Mengapa Generasi Milenial Mudah Frustrasi Lewat Facebook?
Dalam buku Profil Generasi Milenial (2018)[1], perbedaan
pandangan dari para peneliti terlihat sangat jelas. Tapscott (1998) menyebut
generasi milenial dengan istilah Digital
Generation. Menurutnya, generasi ini
lahir pada tahun 1976-2000.
Tentu saja, pandangan tersebut paralel dengan latar belakang generasi
milenial yang hidup di tengah arus teknologi dewasa ini. Zemke dan kawan-kawan
(2000) berpendapat lain. Menurut mereka, generasi milenial lahir pada tahun
1980-1999 dengan istilah Nexters.
Juga beberapa pendapat lain dari para ahli atau peneliti yang berbeda pula.

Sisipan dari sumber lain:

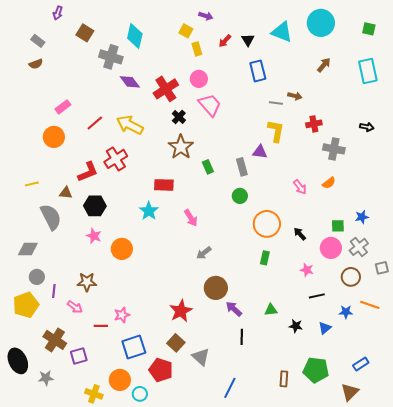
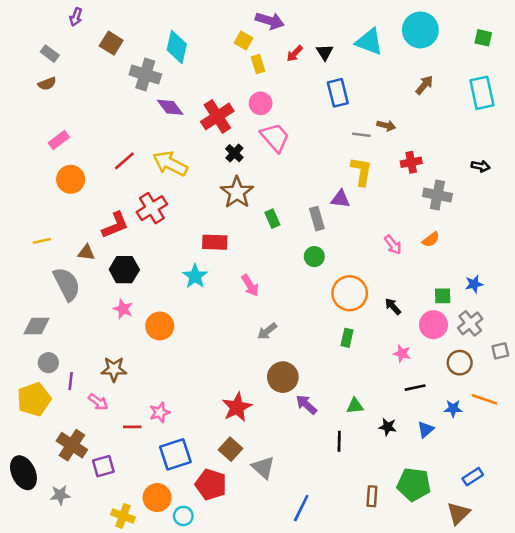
purple arrow: (206, 16) -> (270, 21), size x1.5
pink rectangle: (63, 107) -> (59, 140), moved
black line: (242, 337) -> (339, 441), moved

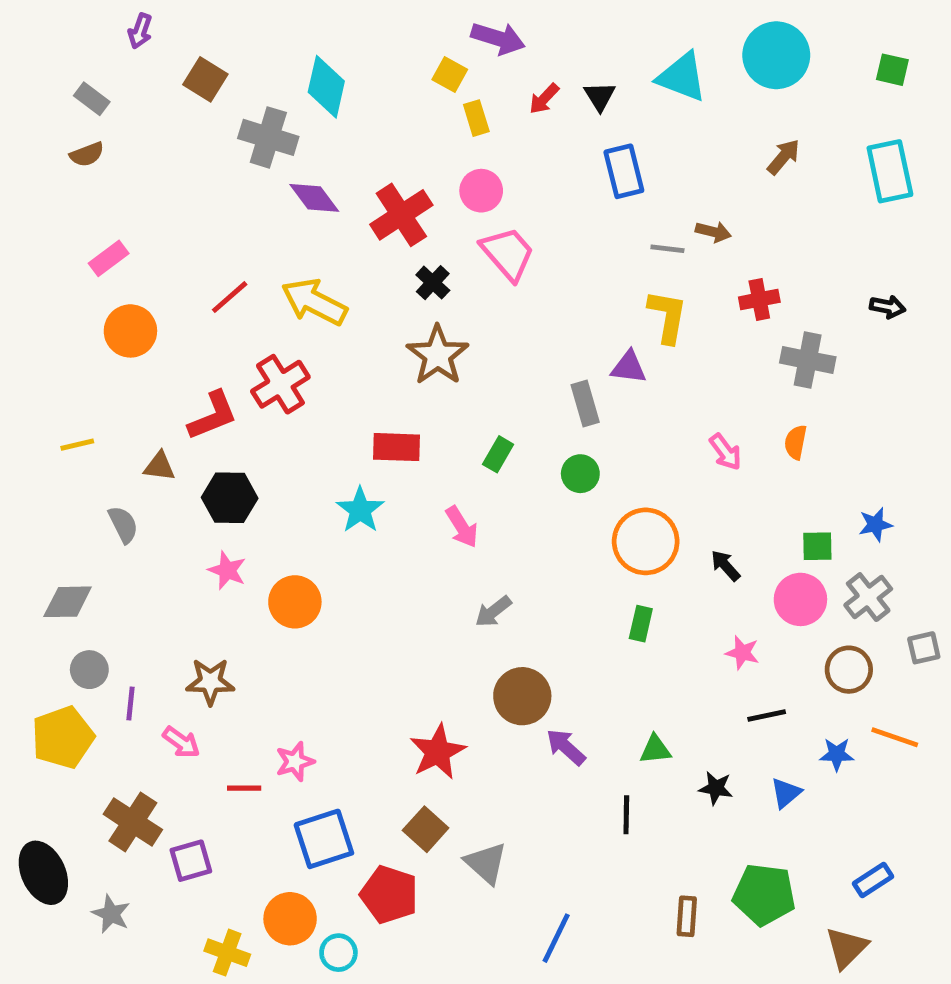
green rectangle: (272, 219) -> (498, 454), moved, turned 54
orange semicircle: (431, 240) -> (796, 442), turned 138
gray semicircle: (67, 284) -> (123, 524), size x0.6
gray star: (60, 495) -> (111, 914), turned 30

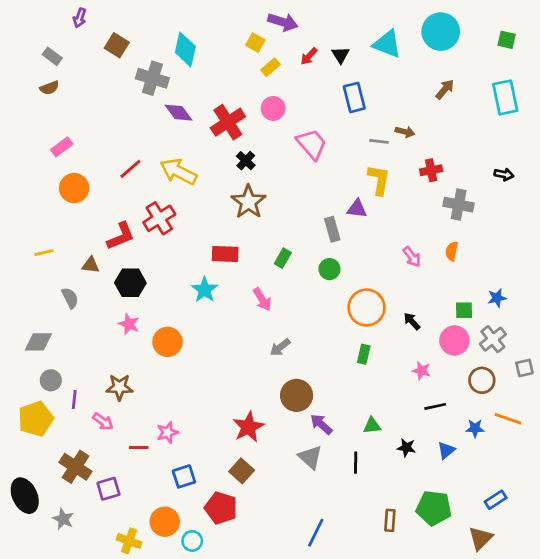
yellow rectangle: (476, 118) -> (270, 67), turned 66
pink trapezoid: (508, 254) -> (312, 144), moved
blue square: (324, 839) -> (184, 476), size x0.7
gray triangle: (486, 863) -> (310, 457), moved

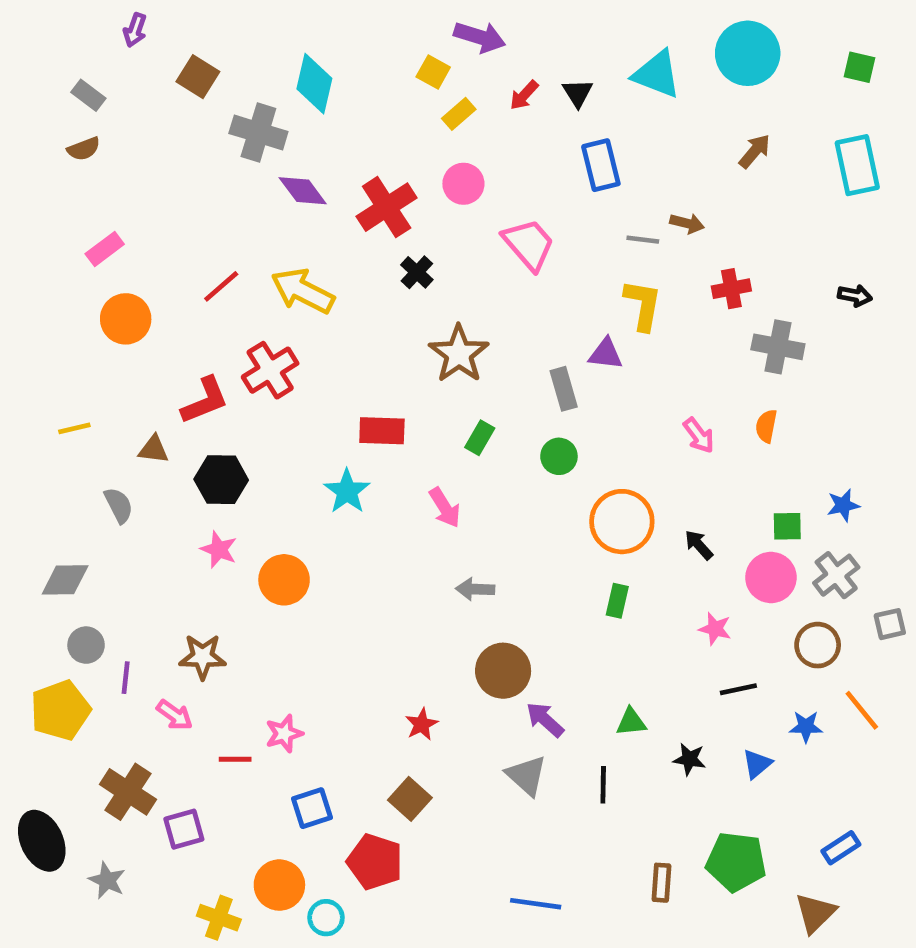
brown star: (249, 202) -> (459, 354), moved
gray arrow: (280, 347) -> (475, 589), turned 40
orange line: (508, 419) -> (862, 710), turned 32
red star: (249, 427) -> (422, 724), size x0.6
blue line: (316, 533) -> (536, 904), turned 72

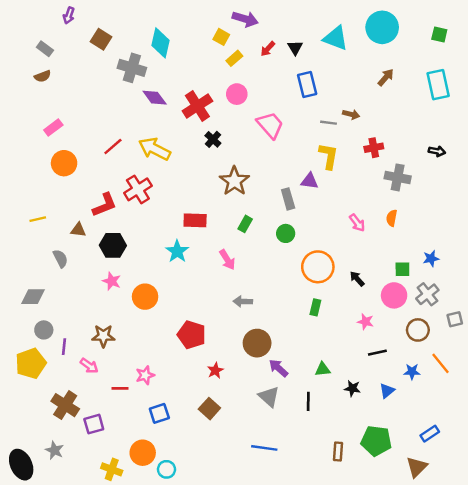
black ellipse: (42, 841) -> (21, 465), moved
red pentagon: (375, 862) -> (192, 335), moved
blue line: (536, 904) -> (264, 448), moved

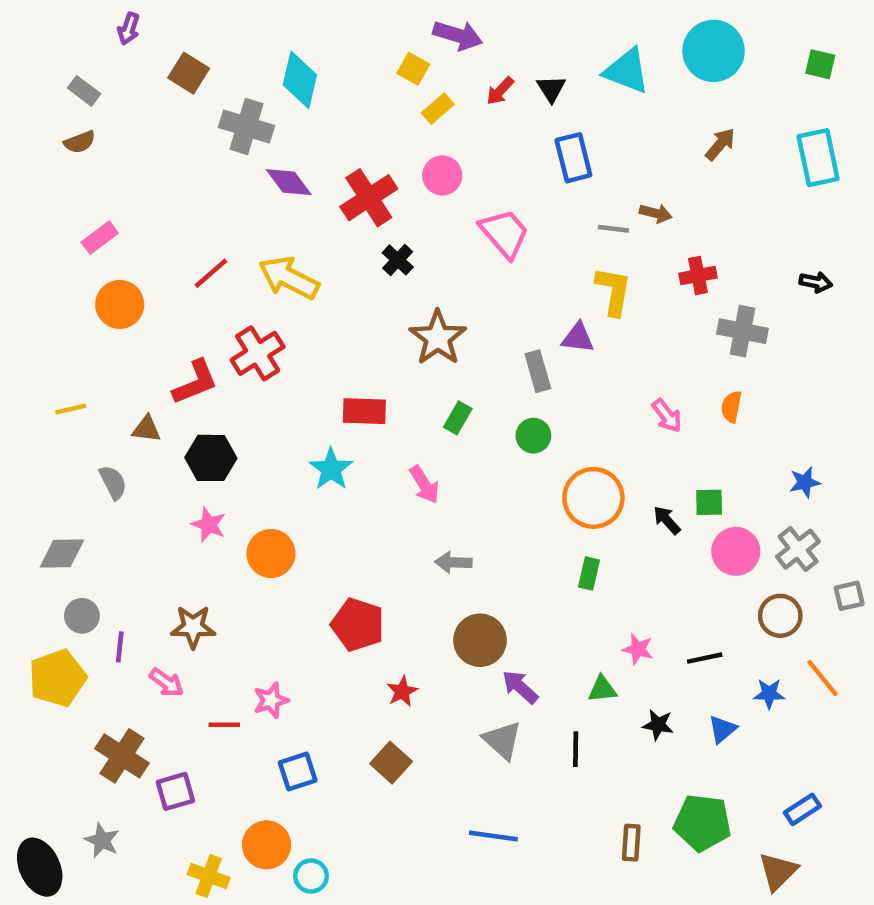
green square: (402, 269) -> (709, 502), moved
pink star: (365, 322) -> (638, 649), moved

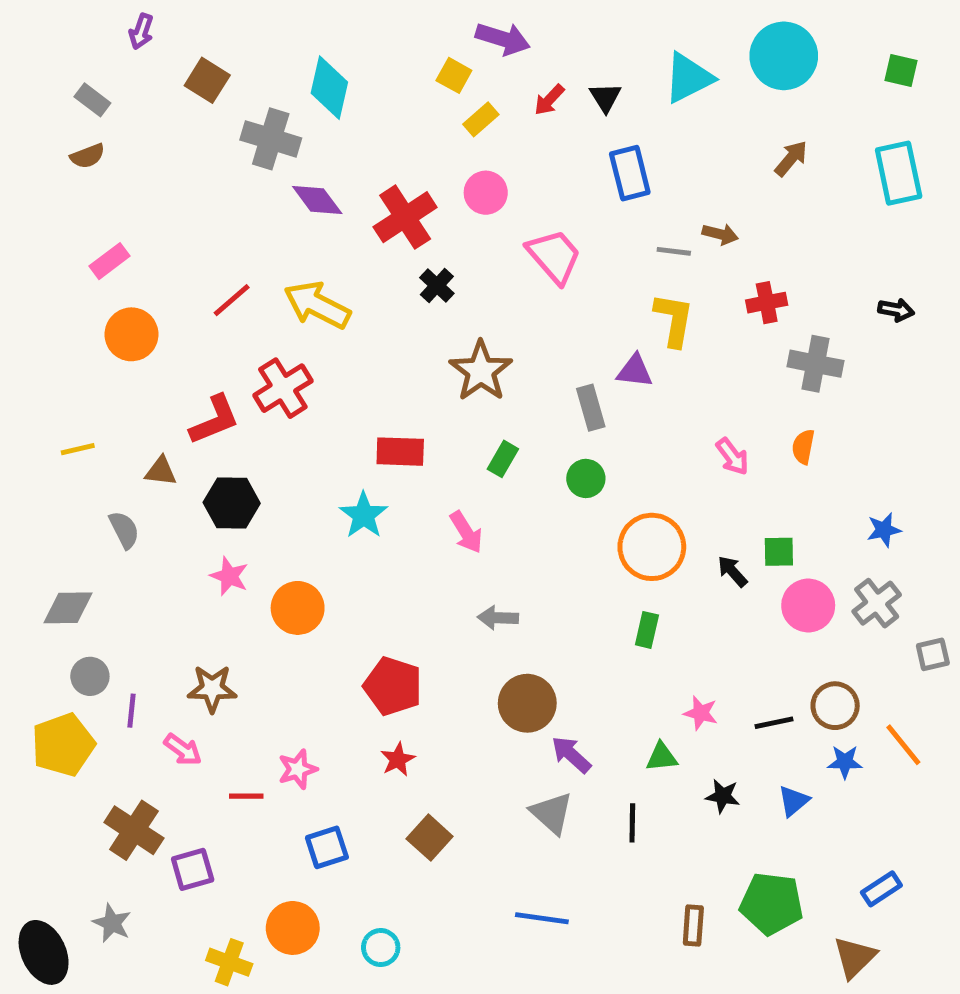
cyan triangle: (627, 71) -> (688, 78), turned -48
brown circle: (780, 616) -> (835, 706), moved
red star: (402, 691) -> (398, 759), moved
cyan circle: (311, 876) -> (381, 948), moved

Penyebutan generasi Y merupakan istilah yang diciptakan oleh Martin dan Tulgan
(2002). Istilah ini dipakai sampai sekarang untuk menyebut nama lain dari
generasi milenial.
Walaupun karakteristik milenial bervariasi sesuai wilayah dan kondisi
sosial-ekonomi, tetapi pada umumnya generasi ini ditandai oleh tingkat
penggunaan dan kelekatan dengan media komunikasi, dan teknologi digital yang
tinggi.[2]
Ciri khas yang sama dari semua generasi milenial di berbagai wilayah ialah
kelekatan mereka dengan teknologi guna mempermudah aktivitas sosial mereka.
Mayoritas mereka tertarik dengan ponsel pintar sebab dapat menjadikan setiap
individu milenial yang produktif dan efisien dalam bidangnya masing-masing.[3]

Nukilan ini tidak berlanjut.